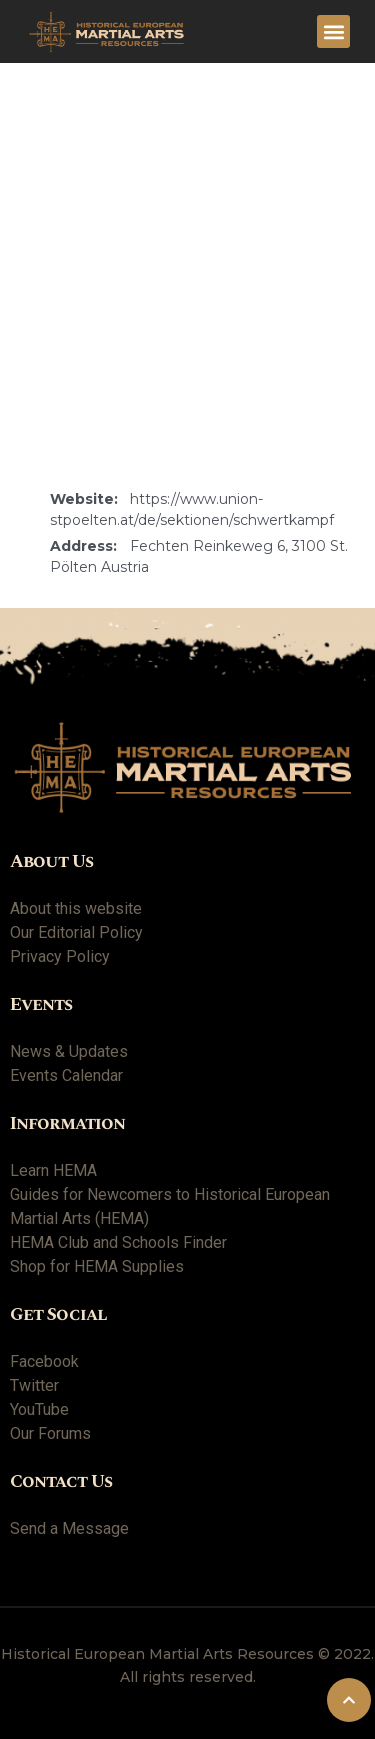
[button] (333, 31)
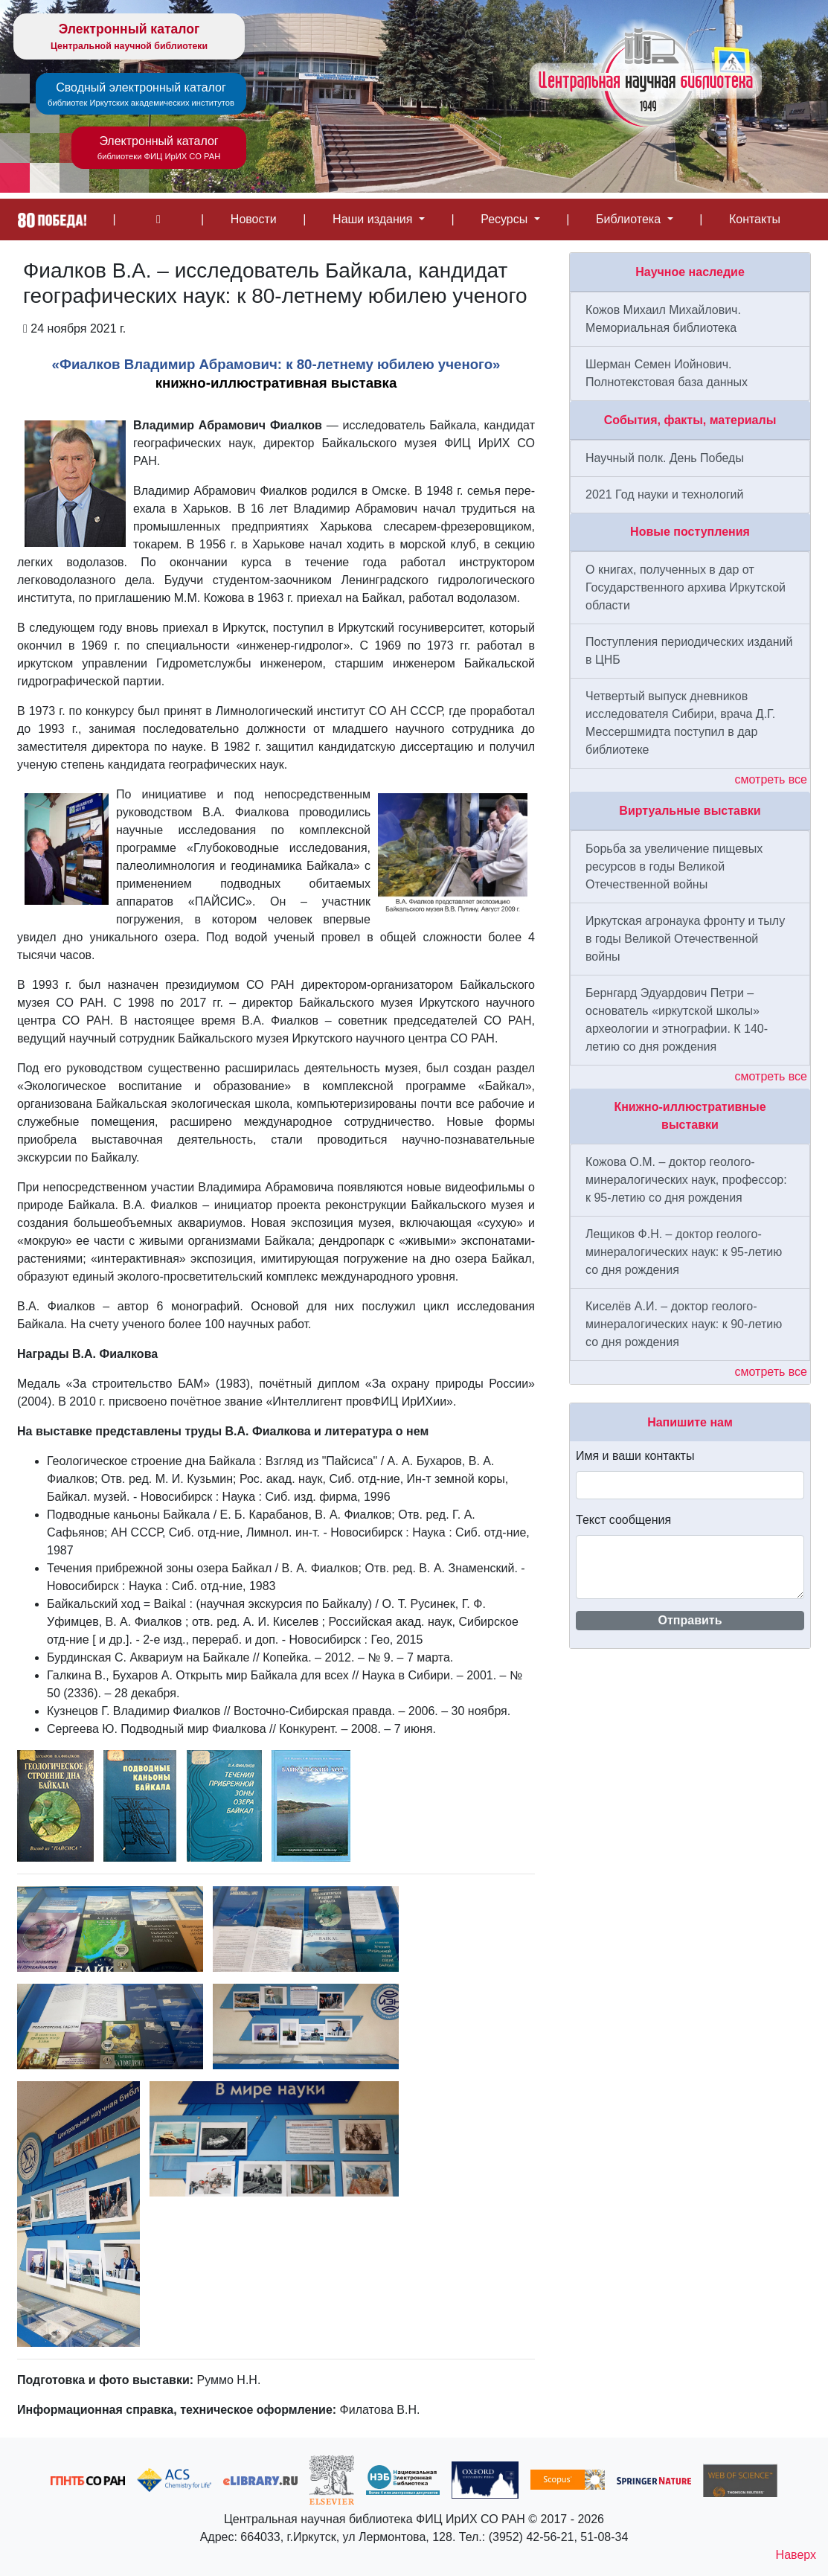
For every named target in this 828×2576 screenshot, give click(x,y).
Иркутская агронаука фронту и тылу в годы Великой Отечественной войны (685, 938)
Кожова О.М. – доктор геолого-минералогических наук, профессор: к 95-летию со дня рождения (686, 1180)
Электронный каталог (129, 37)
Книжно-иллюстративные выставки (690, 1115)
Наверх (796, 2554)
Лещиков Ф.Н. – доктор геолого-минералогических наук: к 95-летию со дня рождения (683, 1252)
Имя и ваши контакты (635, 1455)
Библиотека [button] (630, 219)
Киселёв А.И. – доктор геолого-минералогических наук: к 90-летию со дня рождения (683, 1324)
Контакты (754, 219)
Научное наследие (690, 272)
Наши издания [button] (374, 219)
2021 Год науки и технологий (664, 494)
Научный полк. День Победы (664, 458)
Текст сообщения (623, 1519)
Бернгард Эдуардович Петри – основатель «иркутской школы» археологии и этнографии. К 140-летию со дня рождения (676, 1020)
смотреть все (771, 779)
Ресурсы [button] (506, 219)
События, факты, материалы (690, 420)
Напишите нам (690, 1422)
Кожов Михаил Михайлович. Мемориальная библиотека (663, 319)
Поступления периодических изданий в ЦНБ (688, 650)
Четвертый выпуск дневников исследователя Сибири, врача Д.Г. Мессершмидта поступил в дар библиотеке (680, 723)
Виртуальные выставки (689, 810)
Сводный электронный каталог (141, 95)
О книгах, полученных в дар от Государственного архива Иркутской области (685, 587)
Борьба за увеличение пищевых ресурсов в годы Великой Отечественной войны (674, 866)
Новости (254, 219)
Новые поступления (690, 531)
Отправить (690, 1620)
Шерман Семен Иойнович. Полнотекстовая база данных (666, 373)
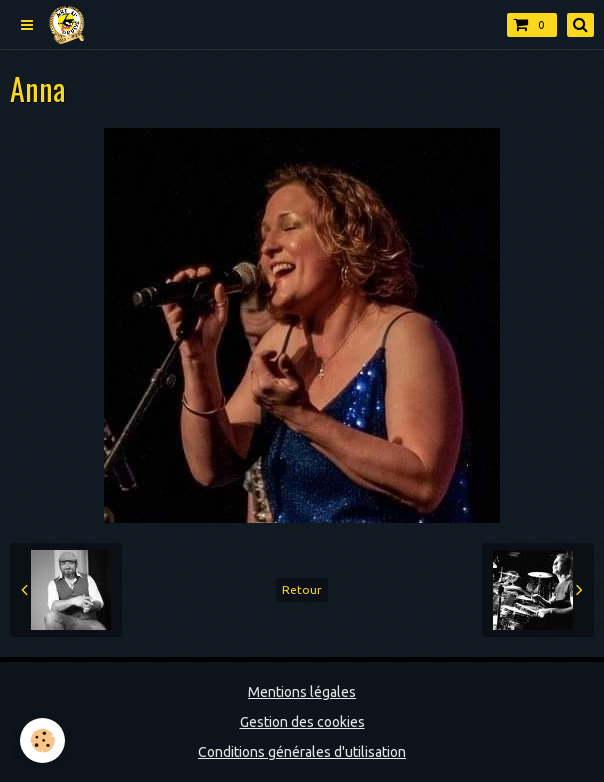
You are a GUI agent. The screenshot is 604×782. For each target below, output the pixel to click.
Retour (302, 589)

### Task details
Give back exactly the lines from the line with "События, факты, материалы (690, 420)" through the final line of the entries above, and keep pictures out of the copy.

### Task answer
События, факты, материалы (690, 420)
Напишите нам (690, 1422)
Кожов Михаил Михайлович. Мемориальная библиотека (663, 319)
Поступления периодических изданий в ЦНБ (688, 650)
Четвертый выпуск дневников исследователя Сибири, врача Д.Г. Мессершмидта поступил в дар библиотеке (680, 723)
Виртуальные выставки (689, 810)
Сводный электронный каталог (141, 95)
О книгах, полученных в дар от Государственного архива Иркутской области (685, 587)
Борьба за увеличение пищевых ресурсов в годы Великой Отечественной войны (674, 866)
Новости (254, 219)
Новые поступления (690, 531)
Отправить (690, 1620)
Шерман Семен Иойнович. Полнотекстовая база данных (666, 373)
You are a GUI agent. The screenshot is 604×782. For each target below, output the pixel to click.
Retour (302, 589)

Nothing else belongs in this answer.